They play a form of death metal that's notably technical but isn't notably progressive, a section in the middle of An Act of God notwithstanding. This approach means that they do all sorts of clever things instrumentally, especially in interplay between Robert Vigna's guitars and Steve Shalaty's drums, but within songs built from frameworks that feel inherently limited by self-imposed genre constraints. There isn't much of anything here that isn't death metal so, if your favourite albums in that genre from the past couple of years are from bands like Rivers of Nihil or First Fragment, then this will seem wildly unimaginative in comparison.

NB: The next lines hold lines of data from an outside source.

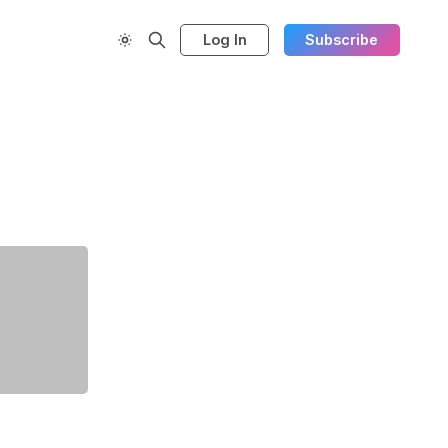
Log In
Subscribe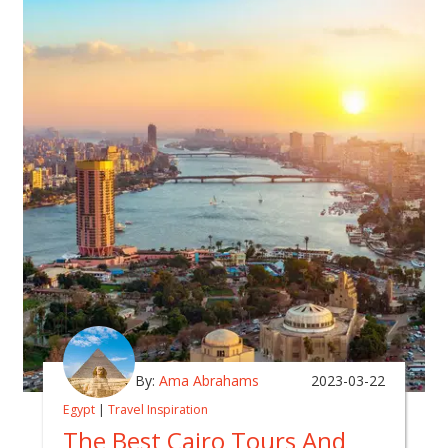
By:
Ama Abrahams
2023-03-22
Egypt
|
Travel Inspiration
The Best Cairo Tours And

However, Immolation aren't one of those death metal bands who cares more about the impact of their music than they do the songs themselves, like say Cannibal Corpse. The technicality of these songs may not flex the genre's boundaries in the slightest but it's admirable and ought to appeal to fans of bands like Archspire, merely with vocals that feel unambitious. While Dolan's certainly singing these songs, he's almost singing them in a different subgenre, because there's nothing in them to match the technicality of Vigna and Shalaty. His basswork, on the other hand, because he has two roles in this band, absolutely does. Is the man schizophrenic?
What I know is that my appreciation of this album shifted as it went on. I enjoyed the early tracks because of this sort of technical aspect. I loved the intro, Abandoned, for a start, and the complex rhythms on An Act of God too. There's a section late in Noose of Thorns that's breathtaking in its technical ambition. I listened to that a dozen times to try to figure out exactly what they're doing in it. There's a section in When Halos Burn that does likewise and a few in Incineration Procession that come close too.
Over time though, the general vibe of the album took over from those sections of songs and I just ran with it all in a similar way to how I enjoyed the last Cannibal Corpse record, letting the songs bleed together into a single palatable assault on the senses. Dolan's vocals work better with this sort of mindset, in which we give up listening to the detail of the songs and let them simply wash over us. The more I replayed the album, the longer the technicality won out, eventually getting to the point where it was just the last couple of songs in that torrent of death.
I was going to go with a 7/10 because of this, with a note that any particular fans of the band ought to automatically add a point to that. Then I thought I should just bite the bullet and call it an 8/10. But I still don't get Dolan's non-technical vocals on such technical music, so I'll stick with a 7/10 and you can add a point to that if you want, based on what I've said here.